* What this task involves *
The response should hold every record from the listing that follows, verbatim, and no pictures.
◆ ◆ ◆ ◆ ◆
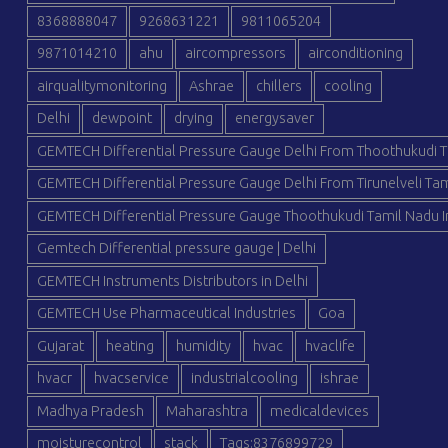
8368888047
9268631221
9811065204
9871014210
ahu
aircompressors
airconditioning
airqualitymonitoring
Ashrae
chillers
cooling
Delhi
dewpoint
drying
energysaver
GEMTECH Differential Pressure Gauge Delhi From Thoothukudi T
GEMTECH Differential Pressure Gauge Delhi From Tirunelveli Tam
GEMTECH Differential Pressure Gauge Thoothukudi Tamil Nadu I
Gemtech Differential pressure gauge | Delhi
GEMTECH Instruments Distributors in Delhi
GEMTECH Use Pharmaceutical Industries
Goa
Gujarat
heating
humidity
hvac
hvaclife
hvacr
hvacservice
industrialcooling
ishrae
Madhya Pradesh
Maharashtra
medicaldevices
moisturecontrol
stack
Tags:8376899729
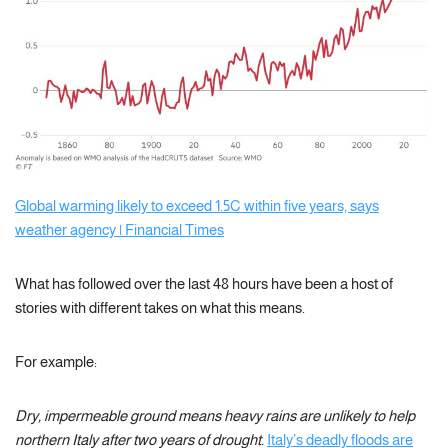
Global warming likely to exceed 1.5C within five years, says
weather agency | Financial Times
What has followed over the last 48 hours have been a host of
stories with different takes on what this means.
For example:
Dry, impermeable ground means heavy rains are unlikely to help
northern Italy after two years of drought.
Italy’s deadly floods are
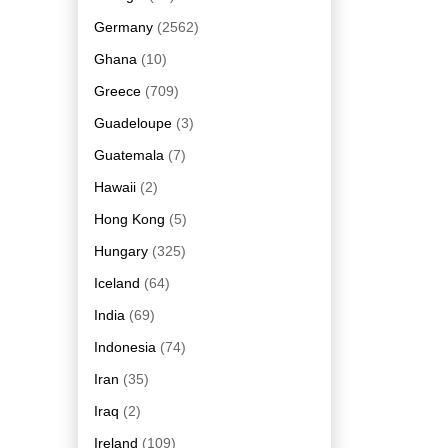
Germany
(2562)
Ghana
(10)
Greece
(709)
Guadeloupe
(3)
Guatemala
(7)
Hawaii
(2)
Hong Kong
(5)
Hungary
(325)
Iceland
(64)
India
(69)
Indonesia
(74)
Iran
(35)
Iraq
(2)
Ireland
(109)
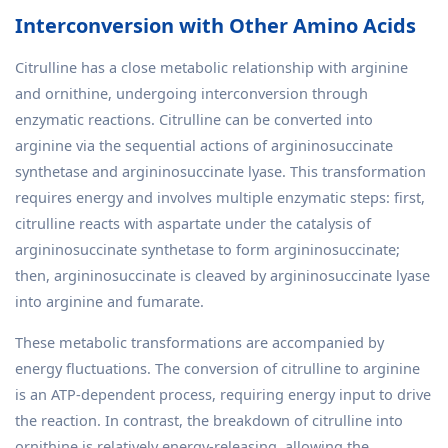
Interconversion with Other Amino Acids
Citrulline has a close metabolic relationship with arginine
and ornithine, undergoing interconversion through
enzymatic reactions. Citrulline can be converted into
arginine via the sequential actions of argininosuccinate
synthetase and argininosuccinate lyase. This transformation
requires energy and involves multiple enzymatic steps: first,
citrulline reacts with aspartate under the catalysis of
argininosuccinate synthetase to form argininosuccinate;
then, argininosuccinate is cleaved by argininosuccinate lyase
into arginine and fumarate.
These metabolic transformations are accompanied by
energy fluctuations. The conversion of citrulline to arginine
is an ATP-dependent process, requiring energy input to drive
the reaction. In contrast, the breakdown of citrulline into
ornithine is relatively energy-releasing, allowing the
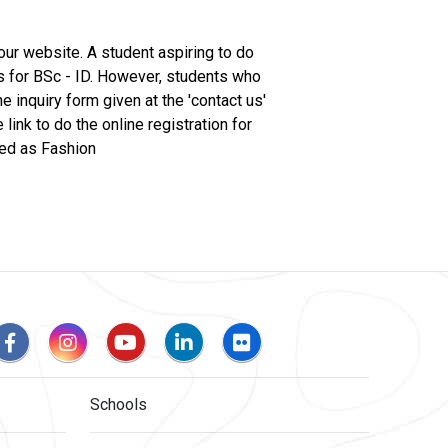
 our website. A student aspiring to do
s for BSc - ID. However, students who
e inquiry form given at the 'contact us'
ink to do the online registration for
ged as Fashion
Schools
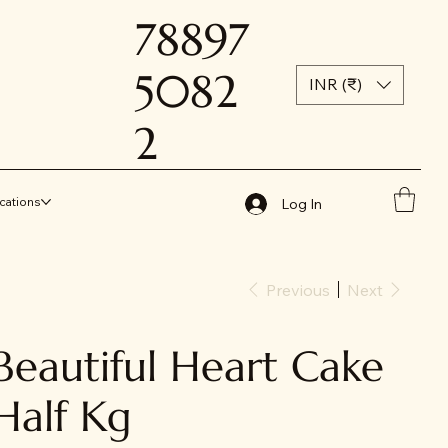
78897
5082
INR (₹)
2
cations
Log In
Previous
Next
Beautiful Heart Cake
Half Kg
◆ ◆ ◆ ◆ ◆
* Response area *
8368888047
9268631221
9811065204
9871014210
ahu
aircompressors
airconditioning
airqualitymonitoring
Ashrae
chillers
cooling
Delhi
dewpoint
drying
energysaver
GEMTECH Differential Pressure Gauge Delhi From Thoothukudi T
GEMTECH Differential Pressure Gauge Delhi From Tirunelveli Tam
GEMTECH Differential Pressure Gauge Thoothukudi Tamil Nadu I
Gemtech Differential pressure gauge | Delhi
GEMTECH Instruments Distributors in Delhi
GEMTECH Use Pharmaceutical Industries
Goa
Gujarat
heating
humidity
hvac
hvaclife
hvacr
hvacservice
industrialcooling
ishrae
Madhya Pradesh
Maharashtra
medicaldevices
moisturecontrol
stack
Tags:8376899729
Global warming likely to exceed 1.5C within five years, says
weather agency | Financial Times
What has followed over the last 48 hours have been a host of
stories with different takes on what this means.
For example:
Dry, impermeable ground means heavy rains are unlikely to help
northern Italy after two years of drought.
Italy’s deadly floods are
Germany
(2562)
Ghana
(10)
Greece
(709)
Guadeloupe
(3)
Guatemala
(7)
Hawaii
(2)
Hong Kong
(5)
Hungary
(325)
Iceland
(64)
India
(69)
Indonesia
(74)
Iran
(35)
Iraq
(2)
Ireland
(109)
Interconversion with Other Amino Acids
Citrulline has a close metabolic relationship with arginine
and ornithine, undergoing interconversion through
enzymatic reactions. Citrulline can be converted into
arginine via the sequential actions of argininosuccinate
synthetase and argininosuccinate lyase. This transformation
requires energy and involves multiple enzymatic steps: first,
citrulline reacts with aspartate under the catalysis of
argininosuccinate synthetase to form argininosuccinate;
then, argininosuccinate is cleaved by argininosuccinate lyase
into arginine and fumarate.
These metabolic transformations are accompanied by
energy fluctuations. The conversion of citrulline to arginine
is an ATP-dependent process, requiring energy input to drive
the reaction. In contrast, the breakdown of citrulline into
ornithine is relatively energy-releasing, allowing the
 our website. A student aspiring to do
s for BSc - ID. However, students who
e inquiry form given at the 'contact us'
ink to do the online registration for
ged as Fashion
Schools
78897
5082
INR (₹)
2
cations
Log In
Previous
Next
Beautiful Heart Cake
Half Kg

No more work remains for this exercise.